兩任丈夫在離別時都涕淚交集百感萬端地說:當初,你為何那麽傻喲。有了事,陰倒(隱瞞之意)便算了,做啥要鬧得全國人民都知道你是被強奸犯……查子王就這樣離開了自己的兩任丈夫和兩個兒子,離開了自己心愛的家庭生活。
查子王,女性,模樣兒不該稱漂亮,而是美麗,很具宗教感的那種——憂鬱沉靜的眸子微微一輪,如懷抱聖嬰的聖母瑪利亞,悲天憫人。就因為這,當年她在舞台上跳“吳清華”時,一位來視察的首長搖著頭對市革委會頭頭說,這“吳清華”咋不會笑呢?翻身了嘛……此後,查子王便隻得去跳“南婆”。不管“吳清華”也好,“南婆”也好,都讓查子王跳成全市的名人。關於她的傳說也演繹出若幹版本,最離譜的便是:她為蛇所變,就像《白蛇傳》中那個怕雄黃酒的多情的白素貞,隻要火候一到,查子王便會原形畢露。所以,盡管查子王美麗得灼人,周圍卻沒有男隨女伴。
每天早晨都可見她背著發黃的軍書包踽踽獨行在我們院前那一溜石梯坎上。偶爾,秋風乍起,飄落的一兩枚枯葉正巧駐足她長長發辮的梢頭,宛如“一個蒼涼而美麗的手勢”靜止在那裏,預言著某種不可知的命運。

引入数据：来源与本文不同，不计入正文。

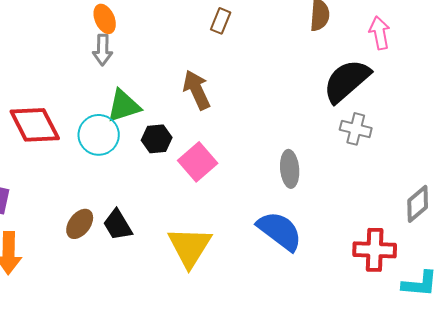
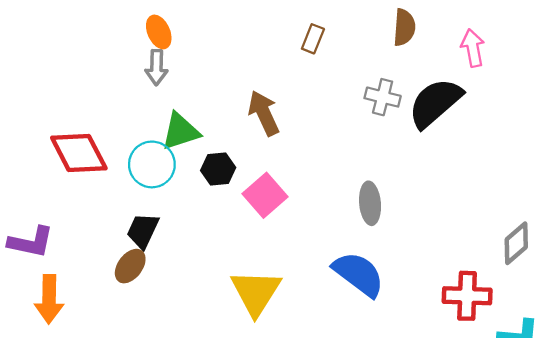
brown rectangle: (221, 21) -> (313, 39), moved
gray cross: (356, 129) -> (383, 97), moved
black trapezoid: (118, 225) -> (143, 231), moved, turned 56

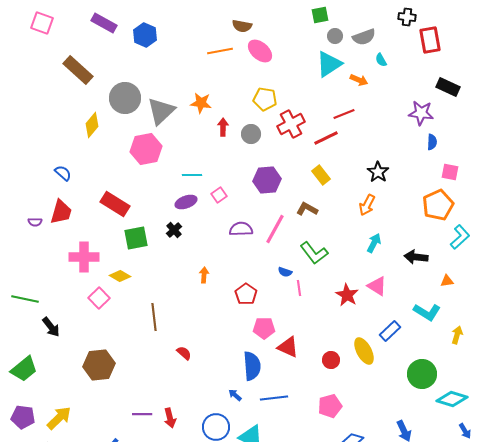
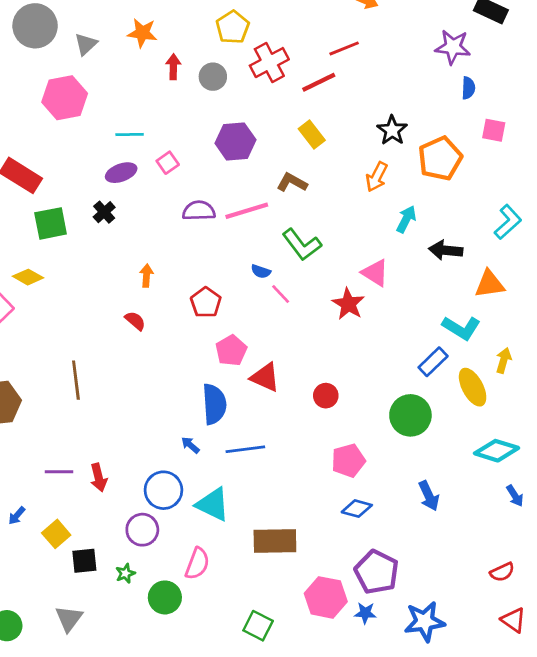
yellow pentagon: (265, 99) -> (233, 27), turned 30
gray triangle: (161, 111) -> (86, 44), size x0.6
orange pentagon: (438, 205) -> (440, 158), moved
pink line: (275, 229) -> (247, 211), turned 44
cyan arrow: (374, 243) -> (406, 219), moved
orange triangle: (447, 281) -> (489, 284), size x1.6
pink triangle: (377, 286) -> (375, 273), moved
pink line: (299, 288) -> (281, 294), turned -35
brown line: (154, 317) -> (76, 380), moved
pink pentagon: (264, 328) -> (231, 350), turned -30
blue rectangle: (390, 331) -> (433, 362), moved
yellow ellipse: (364, 351) -> (473, 387), moved
red semicircle: (184, 353) -> (135, 321), moved
green circle: (422, 374) -> (410, 415), moved
pink pentagon: (330, 406) -> (348, 461), moved

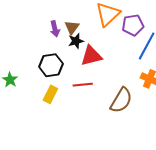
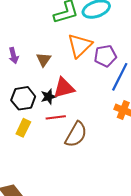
purple arrow: (55, 29) -> (14, 56), moved
black star: (76, 41) -> (49, 97), moved
brown semicircle: (121, 100) -> (76, 134), moved

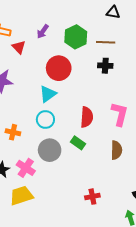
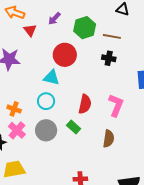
cyan triangle: (48, 94) -> (51, 78), turned 42
pink cross: (26, 168) -> (17, 130), moved

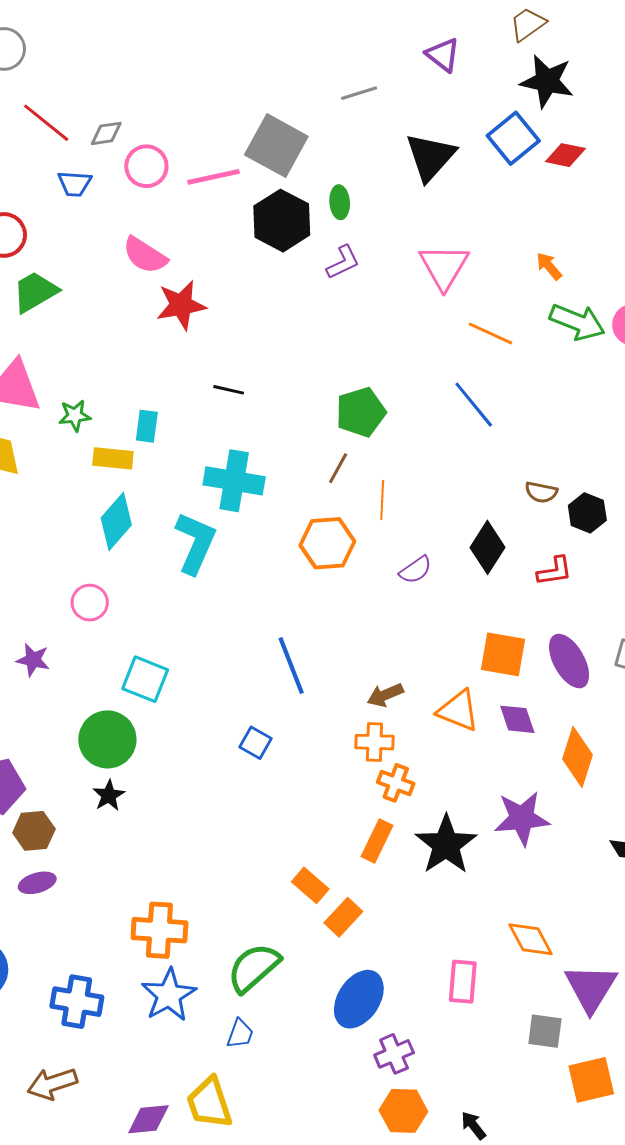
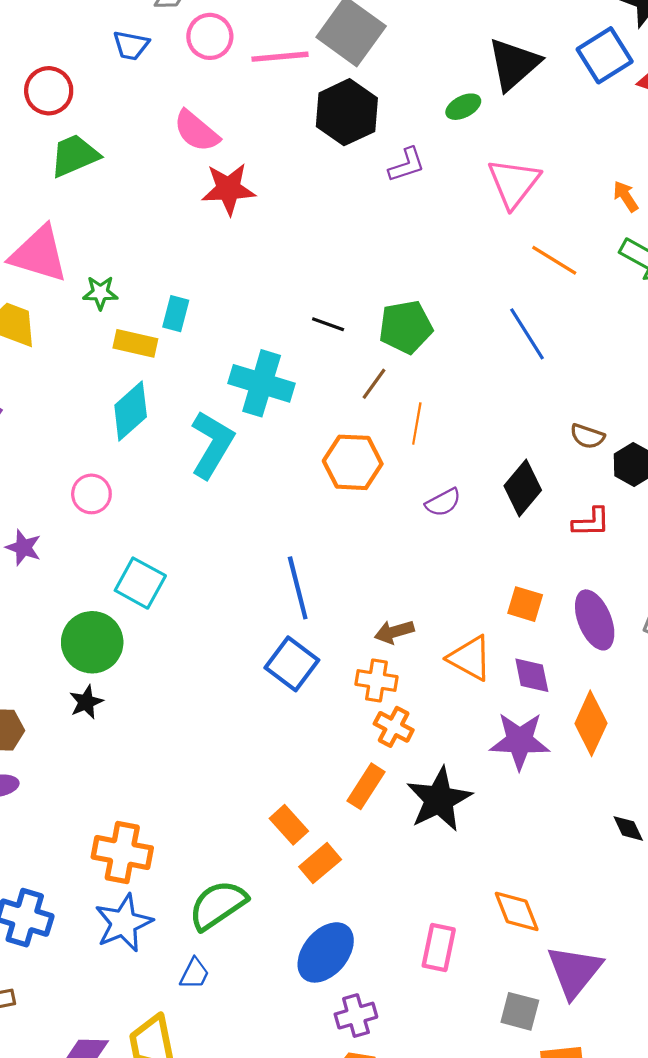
green ellipse: (340, 202) -> (463, 107), moved, turned 60
black line: (229, 390) -> (328, 324), moved
orange square: (503, 654) -> (525, 604), size x0.7
blue square: (255, 743) -> (292, 664), moved, size x1.5
purple star: (522, 818) -> (520, 741), moved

作為獨生女的查子王卻遠離重慶,去了雲南建設兵團。告別山城的那天,其他男女知青都驚天動地與家人相擁而別,難舍難分。16歲的查子王卻靜靜地傍著車窗坐著,手裏削一隻又大又紅的蘋果,然後一點一點地啃。離她8米遠的石柱後麵躲著一位風韻猶存的婦人,望著將要遠行的女兒淚眼婆娑。她就是查子王剛改嫁給市革委某領導的母親。關於查子王的父親,也有許多版本:一說是革命烈士,犧牲在渣滓洞;一說是強奸犯,而且是強奸幼女,在西昌已勞教十多年了。查子王到雲南本來就沒懷有什麽布爾喬亞的夢想,很快便適應了“滾一身泥巴,練一顆紅心”的蛻變過程。